Overview

Consult the general homework guidelines.

Due sometime Friday 2015-10-16. I am open to negotiation if the lateness of this posting is creating hardship.

The goal is to write one (or more) custom functions that do something useful to pieces of the Gapminder data. Then use dplyr::do() to apply to all such pieces. Then use dplyr() and or ggplot2 to explore what you got back.

Remember the sampler concept. Your homework should serve as your own personal cheatsheet in the future for how to write a function and how to scale up its application with data aggregation machinery.

Gapminder data

Work with the Gapminder excerpt. If you really, really want to, you can explore a different dataset but get permission from Jenny.

Your mission, high-level

Write a function to compute something interesting on a piece of the Gapminder data. Make it something you can’t easily do with built-in functions. Make it something that’s not trivial to do with the simple dplyr verbs.

Use dplyr::do() to apply your function to all possible pieces of the Gapminder dataset and return the combined result.

Explore the results you get back. Use all your usual tricks, so I expect to see alot of dplyr and ggplot2 here.

Make observations about what your tables/figures show and about the process.

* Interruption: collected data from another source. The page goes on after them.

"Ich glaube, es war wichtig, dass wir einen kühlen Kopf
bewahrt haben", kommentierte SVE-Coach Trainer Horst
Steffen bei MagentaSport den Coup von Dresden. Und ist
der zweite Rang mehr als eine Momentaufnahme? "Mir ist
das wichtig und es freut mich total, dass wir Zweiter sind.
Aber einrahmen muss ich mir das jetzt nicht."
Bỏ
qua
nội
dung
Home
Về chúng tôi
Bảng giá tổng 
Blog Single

Inspiration for what to compute

Find countries with interesting stories. Remember this one from last week? You are even better equipped to tackle it now. Here are some ideas to get you thinking. Feel free to riff on them – I don’t expect rote implementation. Some of these ideas will impact the function you write AND the follow-up exploration.

Wear your statistical hat and characterize how well/poorly the simple linear model is working. Via residual analysis. Or by fitting something more complicated (but still appropriate for \(n\) = 12!) – like a degree 2 polynomial. Retain quantities that speak to goodness-of-fit and explore that across all 142 countries.

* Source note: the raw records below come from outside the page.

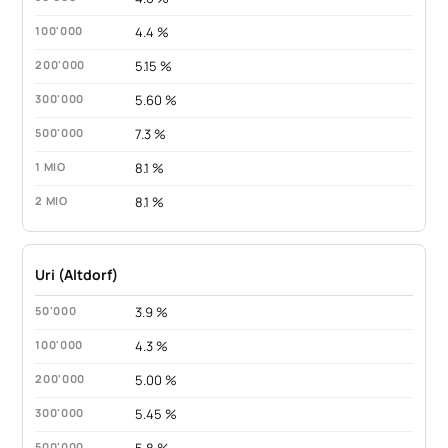
4.4 %
5.15 %
5.60 %
7.3 %
8.1 %
8.1 %
Uri (Altdorf)
3.9 %
4.3 %
5.00 %
5.45 %
5.8 %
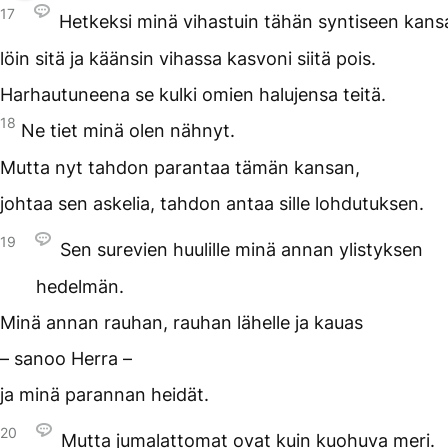
17
Hetkeksi minä vihastuin tähän syntiseen kans
löin sitä ja käänsin vihassa kasvoni siitä pois.
Harhautuneena se kulki omien halujensa teitä.
18
Ne tiet minä olen nähnyt.
Mutta nyt tahdon parantaa tämän kansan,
johtaa sen askelia, tahdon antaa sille lohdutuksen.
19
Sen surevien huulille minä annan ylistyksen
hedelmän.
Minä annan rauhan, rauhan lähelle ja kauas
– sanoo Herra –
ja minä parannan heidät.
20
Mutta jumalattomat ovat kuin kuohuva meri.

Do anything we’ve discussed so far but for a different combination of variables. How is GDP per capita changing over time? How about the relationship between GDP per capita and life expectancy?

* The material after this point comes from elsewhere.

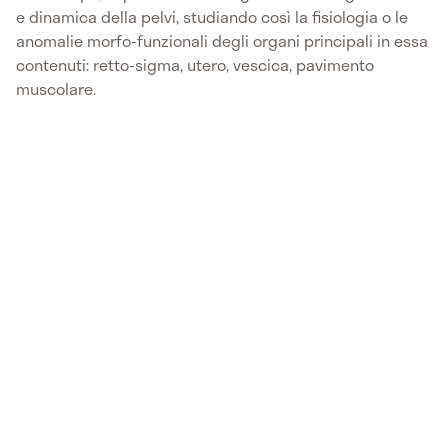
e dinamica della pelvi, studiando così la fisiologia o le
anomalie morfo-funzionali degli organi principali in essa
contenuti: retto-sigma, utero, vescica, pavimento
muscolare.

Exploration of the results

Once you’ve found something interesting to compute and you’ve used dplyr::do() to enact the computation broadly, it’s vital that you digest and interpret the results.

This will probably mean some sorting, filtering, etc. All your dplyr skills will come in handy. There’s probably a couple of interesting tables to make.

Whenever possible, include a companion figure that adds context to the numbers and bolsters your comments. The figure does not have to depict exactly or only what the table does – it just needs to reinforce the connection back to the underlying data.

But I want to do more!

Do your main data aggregation task with dplyr::group_by() + do() AND plyr::ddply(). Reflect on the pros/cons of the two approaches.

Explore more functions in the broom package.

Explore plyr’s capabilities to work with vectors, multi-dimensional arrays, and lists. Get outside the safe little world of data.frames.

Take a look at purrr for functional programming more generally. Here’s a blog post by one of the authors on combining purrr and dplyr.

Report your process

You’re encouraged to reflect on what was hard/easy, problems you solved, helpful tutorials you read, etc. Give credit to your sources, whether it’s a blog post, a fellow student, an online tutorial, etc.

Submit the assignment

Follow instructions on How to submit homework

Rubric

Start using our general rubric for specifics to evaluate! The form will require you to do so!

Check minus: One or more problems such as … Student’s custom function was exactly what we did in class or a very modest extension. Exploration of the data aggregation results is missing or minimal. Student missed clear opportunities to complement numbers with a figure. Technical problem(s) that are relatively easy to fix. Repository organization – or lack thereof – leaves work for the reader, in terms of finding the necessary files.

Check: Hits all the elements. No obvious mistakes. Pleasant to read. No heroic detective work required. Solid.

Check plus: Exceeded the requirements in number of dimensions. Developed novel tasks that were indeed interesting and “worked”. Impressive use of dplyr, plyr, broom, and/or ggplot2. Impeccable organization of repo and report. You learned something new from reviewing their work and you’re eager to incorporate it into your work.